Tak dobrze jeszcze nie było, przynajmniej jeśli za wyznacznik weźmiemy pucharowe konkursy. Podczas MŚ zazwyczaj trzymaliśmy kciuki za Kamila Stocha, po cichu licząc na niespodziankę ze strony Piotra Żyły. Do tej dwójki dołączył piąty w klasyfikacji Pucharu Świata Dawid Kubacki. Stawkę uzupełnił Jakub Wolny. Stefan Horngacher zgodnie z oczekiwaniami wystawi w kwalifikacjach sprawdzoną czwórkę, która wzięła udział w trzech z czterech drużynówek w sezonie 2018/19.

Podczas drugiego dnia treningów na skoczni pojawił się tylko Stefan Hula, dla którego była to ostatnia szansa na załapanie się do składu.

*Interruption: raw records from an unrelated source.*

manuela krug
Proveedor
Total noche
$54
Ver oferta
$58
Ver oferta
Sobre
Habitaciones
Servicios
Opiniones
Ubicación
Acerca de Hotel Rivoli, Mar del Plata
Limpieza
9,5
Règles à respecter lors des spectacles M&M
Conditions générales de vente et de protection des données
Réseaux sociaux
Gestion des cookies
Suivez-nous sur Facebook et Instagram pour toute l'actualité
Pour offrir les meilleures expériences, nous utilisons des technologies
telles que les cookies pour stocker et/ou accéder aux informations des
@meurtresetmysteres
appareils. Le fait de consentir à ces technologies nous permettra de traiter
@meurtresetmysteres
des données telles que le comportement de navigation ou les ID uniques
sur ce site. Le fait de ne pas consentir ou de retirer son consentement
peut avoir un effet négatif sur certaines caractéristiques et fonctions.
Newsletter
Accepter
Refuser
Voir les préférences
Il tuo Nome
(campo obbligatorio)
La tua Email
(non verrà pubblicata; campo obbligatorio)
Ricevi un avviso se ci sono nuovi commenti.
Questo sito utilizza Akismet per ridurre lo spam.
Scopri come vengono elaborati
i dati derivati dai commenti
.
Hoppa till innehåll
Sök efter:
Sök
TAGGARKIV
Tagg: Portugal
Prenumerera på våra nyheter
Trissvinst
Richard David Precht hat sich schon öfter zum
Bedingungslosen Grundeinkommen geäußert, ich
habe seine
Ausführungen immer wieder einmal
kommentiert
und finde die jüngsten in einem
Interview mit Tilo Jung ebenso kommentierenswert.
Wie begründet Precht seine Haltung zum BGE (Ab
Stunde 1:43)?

Najstarszy zawodnik w kadrze lądował dosyć blisko i nie wygrał rywalizacji z Wolnym. Reszcie wystarczyły środowe próby. Wolny i Żyła radzili sobie akurat nie najlepiej, przyzwoite skoki oddał Kubacki, a formę z ostatnich zawodów potwierdził Stoch. Trzykrotny mistrz olimpijski wygrał jedną z serii, w drugiej był trzeci i mógł oszczędzać siły na kwalifikacje.

Większość jego rywali do końca przyzwyczajało się do warunków na Bergisel. Niektórzy z konieczności, bo w ich zespołach trwała zacięta walka o miejsca w konkursie. Ofiarą treningów padł do niedawna najlepszy z Niemców Stephan Leyhe. Werner Schuster zdecydował, że postawi na świetnego w Willingen Richard Freitag. Odpadli też m.in. Jernej Damjan, Anze Semenic i mistrz świata juniorów Thomas Aasen Markeng, który był bohaterem mediów ze względu na spektakularny (i groźnie wyglądający) fikołek po skoku.

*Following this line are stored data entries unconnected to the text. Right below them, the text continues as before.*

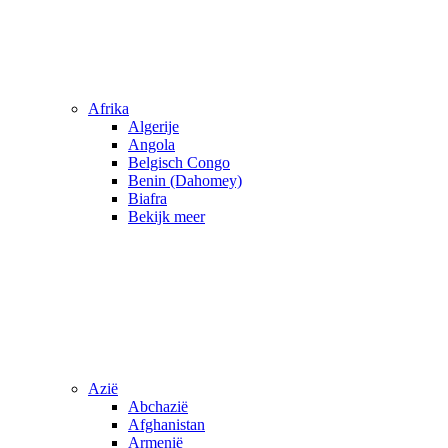
Afrika
Algerije
Angola
Belgisch Congo
Benin (Dahomey)
Biafra
Bekijk meer
Azië
Abchazië
Afghanistan
Armenië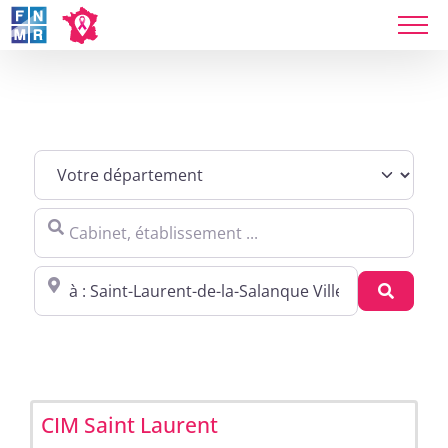
Skip
to
Sites agréés Métropole in Saint-Laurent-de-la-
content
Salanque
Cabinet, établissement ...
Proche de : ville, cp, lieu ...
Recher
CIM Saint Laurent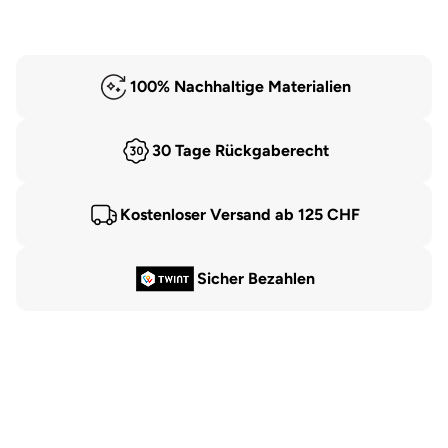
100% Nachhaltige Materialien
30 Tage Rückgaberecht
Kostenloser Versand ab 125 CHF
Sicher Bezahlen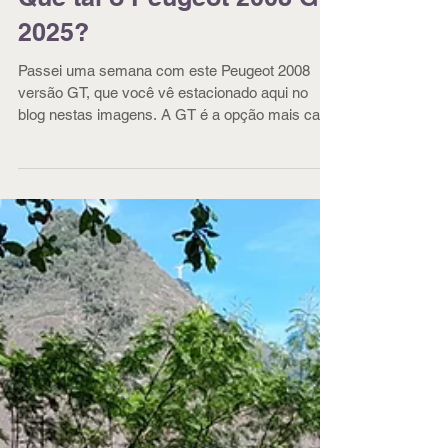
Que tal o Peugeot 2008 GT
2025?
Passei uma semana com este Peugeot 2008
versão GT, que você vê estacionado aqui no
blog nestas imagens. A GT é a opção mais cara
e mais completa, com motor a combustão, do
2008. Isso porque, acima dela, está a E-2008.
Como a letrinha “E” denuncia, esta segunda é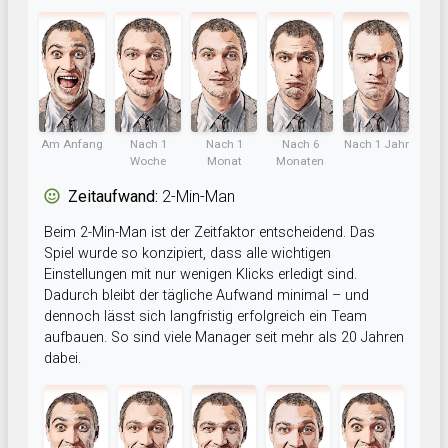
Am Anfang
Nach 1
Nach 1
Nach 6
Nach 1 Jahr
Woche
Monat
Monaten
Zeitaufwand:
2-Min-Man
Beim 2-Min-Man ist der Zeitfaktor entscheidend. Das
Spiel wurde so konzipiert, dass alle wichtigen
Einstellungen mit nur wenigen Klicks erledigt sind.
Dadurch bleibt der tägliche Aufwand minimal – und
dennoch lässt sich langfristig erfolgreich ein Team
aufbauen. So sind viele Manager seit mehr als 20 Jahren
dabei.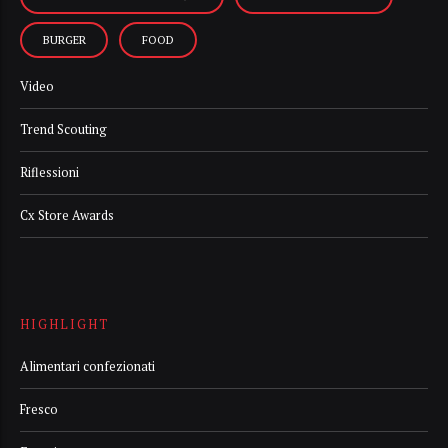
BURGER
FOOD
Video
Trend Scouting
Riflessioni
Cx Store Awards
HIGHLIGHT
Alimentari confezionati
Fresco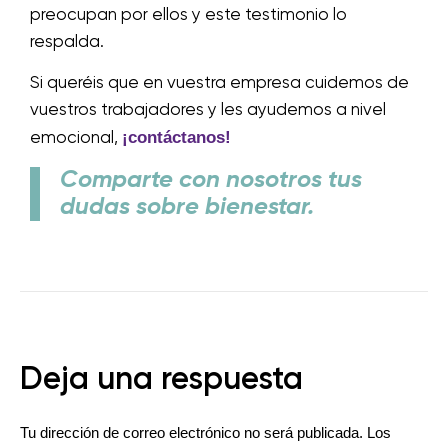
preocupan por ellos y este testimonio lo
respalda.
Si queréis que en vuestra empresa cuidemos de
vuestros trabajadores y les ayudemos a nivel
¡contáctanos!
emocional,
Comparte con nosotros tus
dudas sobre bienestar.
Deja una respuesta
Tu dirección de correo electrónico no será publicada.
Los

ZOBACZ WIDEO: Trzeci weekend PŚ w skokach w Polsce? Hofer ocenił szanse

Po treningach wiadomo, że jeszcze nie wszyscy przystosowali się do obiektu w Innsbrucku, chociażby Żyła. Inni faworyci raczej nie zawodzili. Wysoki poziom utrzymywali Stefan KraftRyoyu Kobayashi czy Karl Geiger, ze swoimi demonami chyba uporał się Markus Eisenbichler, do tej pory przeciętny w poprzednich startach na Bergisel. Objawiło się też kilku niespodziewanych kandydatów do wysokiej lokaty. Brylowali Szwajcar Killian Peier, Norweg Halvor Egner Granerud, błysnął Philipp Aschenwald, czyli nazwiska do tej pory okupujące końcówkę pierwszej albo początek drugiej dziesiątki. Kwalifikacje zweryfikują ich powtarzalność.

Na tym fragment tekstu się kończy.